Now that the water is moving, it progresses through the group, followed by exiting the shower screen.  It then comes into contact with a resistant barrier (the packed coffee dose).  Instead of permeating through the coffee, water is continually pumped into an open head space above the coffee. Once all of this space has been used up and there is nowhere else to go the water is forced through the coffee.

The coffee and the holes in the basket are effectively the exit point for the water. They’re simply resistors, so the flow rate is defined simply by the rate in which the coffee travels through these resistors.  We use liquid water to make coffee, which makes the discussion of pressure somewhat easier. Unlike something like air that will readily compress significantly under pressure, water is almost completely uncompressible. For example, at 4km beneath the ocean’s surface water only compresses by 1.8% by volume. Hydraulic cranes work by filling metal sleeves with water that will not compress even when lifting very heavy objects.  We know that water expands when temperatures deviate from 4 ºC, but, in terms of an espresso machine, the density of water is only a function of temperature, not pressure, and this means that we can measure the flow rate in L/min.  Any object in the way of the flow of this water will slow its rate.

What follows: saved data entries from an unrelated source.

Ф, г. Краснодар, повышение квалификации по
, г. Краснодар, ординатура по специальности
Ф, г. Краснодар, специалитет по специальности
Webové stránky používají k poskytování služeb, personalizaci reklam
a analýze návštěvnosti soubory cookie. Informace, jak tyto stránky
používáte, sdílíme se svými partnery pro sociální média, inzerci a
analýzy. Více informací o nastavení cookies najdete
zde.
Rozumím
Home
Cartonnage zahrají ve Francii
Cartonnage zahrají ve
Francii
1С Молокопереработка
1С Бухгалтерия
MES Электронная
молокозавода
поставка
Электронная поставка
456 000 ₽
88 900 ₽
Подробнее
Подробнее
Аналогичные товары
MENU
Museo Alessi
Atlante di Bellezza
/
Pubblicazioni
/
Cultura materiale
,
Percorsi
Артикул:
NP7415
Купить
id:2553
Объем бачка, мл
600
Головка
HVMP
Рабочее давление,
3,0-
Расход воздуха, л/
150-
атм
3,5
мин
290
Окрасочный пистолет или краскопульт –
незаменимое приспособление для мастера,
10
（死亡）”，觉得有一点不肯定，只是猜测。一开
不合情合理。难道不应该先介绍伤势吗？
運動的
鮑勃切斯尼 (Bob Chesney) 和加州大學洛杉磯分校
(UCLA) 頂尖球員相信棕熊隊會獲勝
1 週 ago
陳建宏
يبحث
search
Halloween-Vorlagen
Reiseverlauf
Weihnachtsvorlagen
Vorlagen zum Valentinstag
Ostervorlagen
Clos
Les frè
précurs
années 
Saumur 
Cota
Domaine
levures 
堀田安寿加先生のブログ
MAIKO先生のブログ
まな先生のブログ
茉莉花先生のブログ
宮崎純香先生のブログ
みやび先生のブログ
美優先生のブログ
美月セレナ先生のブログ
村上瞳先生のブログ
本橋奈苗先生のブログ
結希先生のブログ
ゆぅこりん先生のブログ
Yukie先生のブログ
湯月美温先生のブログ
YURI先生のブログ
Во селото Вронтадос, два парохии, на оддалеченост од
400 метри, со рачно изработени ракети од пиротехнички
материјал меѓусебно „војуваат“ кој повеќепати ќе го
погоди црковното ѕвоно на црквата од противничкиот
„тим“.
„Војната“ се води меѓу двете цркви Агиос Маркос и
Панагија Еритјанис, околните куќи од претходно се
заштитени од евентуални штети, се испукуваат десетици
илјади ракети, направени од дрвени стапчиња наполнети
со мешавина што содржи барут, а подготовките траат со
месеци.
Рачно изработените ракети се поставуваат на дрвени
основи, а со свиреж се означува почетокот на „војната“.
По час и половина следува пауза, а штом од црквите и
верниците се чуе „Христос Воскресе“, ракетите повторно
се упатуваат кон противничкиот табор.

It gets tricky here, because in an open system (where the water can leave by for instance flowing out of the basket) means we must consider displacement. The water entering the basket displaces the water already occupying the basket. Given that the basket (including coffee) is the resistor; the rate of displacement defines the “pressure” in the basket. Note that this effective pressure is simply measured by flow rate, and hence if the pump pressure decreases the flow rate does too.  Not because the water itself is less pressurised, but because the force pushing the water is less.  When we increase pump pressure we increase the flow rate of water exiting the shower screen and vice versa for a lower pump pressure.

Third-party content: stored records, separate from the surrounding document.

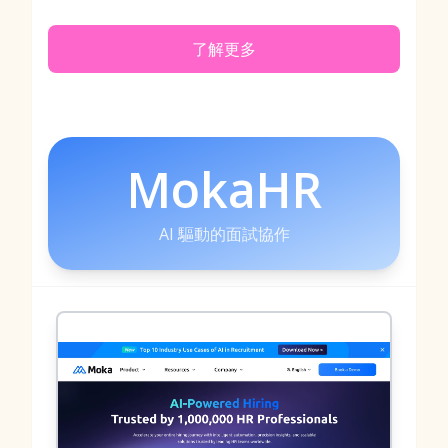
了解更多
MokaHR
AI 驅動的面試協作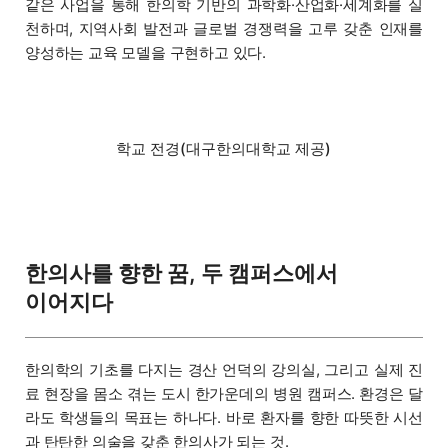
같은 사업을 통해 한의학 기반의 과학화·산업화·세계화를 실
천하며, 지역사회 발전과 글로벌 경쟁력을 고루 갖춘 인재를
양성하는 교육 모델을 구현하고 있다.
학교 전경(대구한의대학교 제공)
한의사를 향한 꿈, 두 캠퍼스에서
이어지다
한의학의 기초를 다지는 경산 언덕의 강의실, 그리고 실제 진
료 현장을 몸소 겪는 도시 한가운데의 병원 캠퍼스. 환경은 달
라도 학생들의 목표는 하나다. 바로 환자를 향한 따뜻한 시선
과 탄탄한 의술을 갖춘 한의사가 되는 것.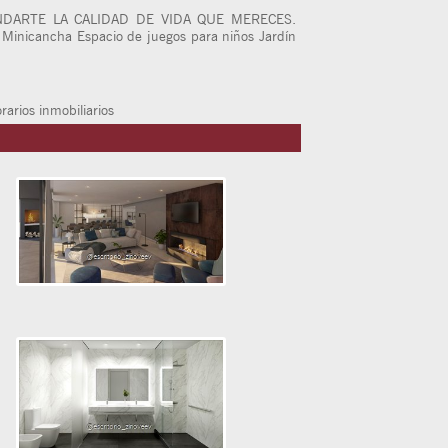
NDARTE LA CALIDAD DE VIDA QUE MERECES.
a Minicancha Espacio de juegos para niños Jardín
rios inmobiliarios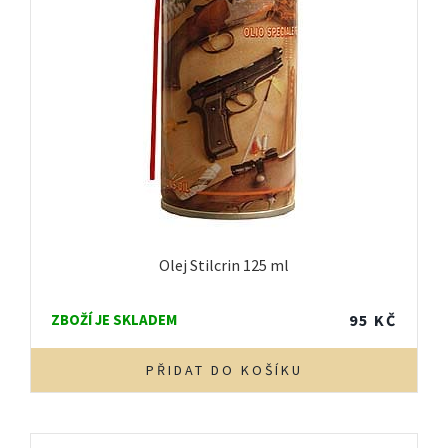
Olej Stilcrin 125 ml
ZBOŽÍ JE SKLADEM
95
KČ
PŘIDAT DO KOŠÍKU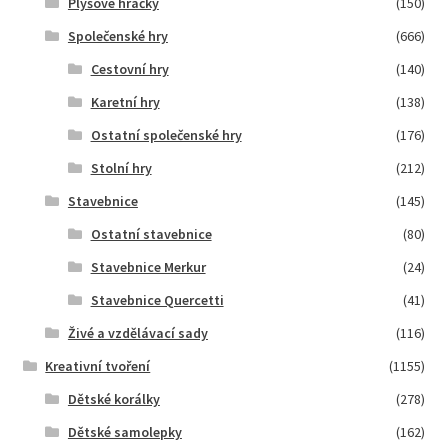
Plyšové hračky
(150)
Společenské hry
(666)
Cestovní hry
(140)
Karetní hry
(138)
Ostatní společenské hry
(176)
Stolní hry
(212)
Stavebnice
(145)
Ostatní stavebnice
(80)
Stavebnice Merkur
(24)
Stavebnice Quercetti
(41)
Živé a vzdělávací sady
(116)
Kreativní tvoření
(1155)
Dětské korálky
(278)
Dětské samolepky
(162)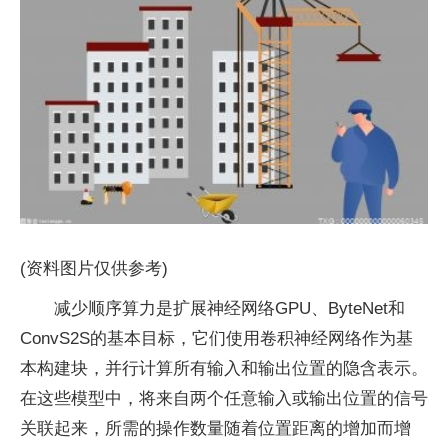
(资料图片仅供参考)
减少顺序算力是扩展神经网络GPU、ByteNet和
ConvS2S的基本目标，它们使用卷积神经网络作为基
本构建块，并行计算所有输入和输出位置的隐含表示。
在这些模型中，将来自两个任意输入或输出位置的信号
关联起来，所需的操作数量随着位置距离的增加而增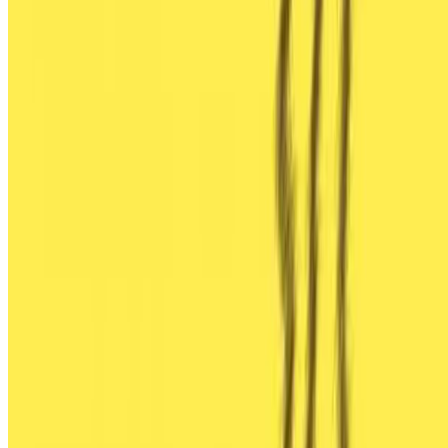
Euskara
English
Hosted on
GitHub
- Served by
Netlify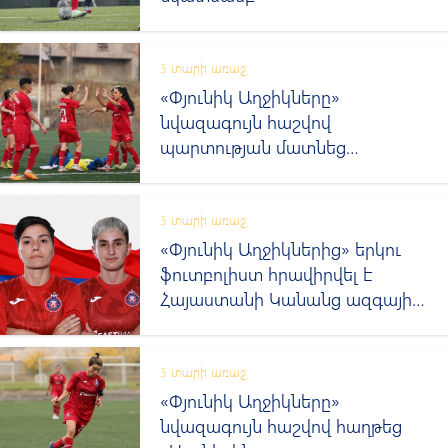
3 տարի առաջ
«Փյունիկ Աղջիկները»
նվազագույն հաշվով
պարտության մատնեց
«Լեռնային Արցախին»
3 տարի առաջ
«Փյունիկ Աղջիկներից» երկու
ֆուտբոլիստ հրավիրվել է
Հայաստանի Կանանց ազգային
հավաքական
3 տարի առաջ
«Փյունիկ Աղջիկները»
նվազագույն հաշվով հաղթեց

There is another way to lower the flow rate coming out of the group head called a flow restrictor.  A flow restrictor is basically a little pipe that the water passes through during its path to meet the coffee. It effectively funnels water into a narrower pipe, and like traffic on a motorway getting pushed into one lane, the same volume of traffic will now take longer to pass the same distance effectively slowing the traffic rate.

If we consider a machine that has a pump achieving 9 bar pressure pumping water through the group. We then install a narrower flow restrictor in the path. This slows the flow of water down at the point of the flow restrictor, which directly decreases the flow immediately after the flow restrictor.  Our  pump pressure remains high,  but the rate at which the coffee brews goes down.  We have effectively lowered the flow rate using a flow restrictor rather than just lowering the pump. There are mechanical issues to consider but in essence the flow restriction and pump pressure impact flow rate the same way through different modes.

It’s much easier to just adjust the pump rather than exchange a flow restrictor.

To help illustrate this problem, below is an image that show that as the flow restrictor becomes narrower, there is a greater difference between incident flow rate (i.e. incoming pump pressure) and exit flow rate (i.e. the flow of water after all resistors have acted on the water).  Furthermore, you can achieve exactly the same effective flow rate with any flow restrictor, Simply by adjusting the pump pressure to compensate for the flow restriction.

This first image displays how different in going flow rates create different out going flow rates with different flow restrictors


This second image displays how flow rate going in can be altered to achieve the same outgoing flow rate when the flow restrictors are different.


It would appear that discussing pressure and flow restrictors over complicates the discussion. In terms of sharing brewing parameters it makes more sense to describe the amount of water that exits the group in a given time with no resistance. This way we implicitly understand the relationship between pump and flow restriction on a given machine.  It also removes the obvious variable of grind size, which directly determines how strong a resistor the coffee bed is.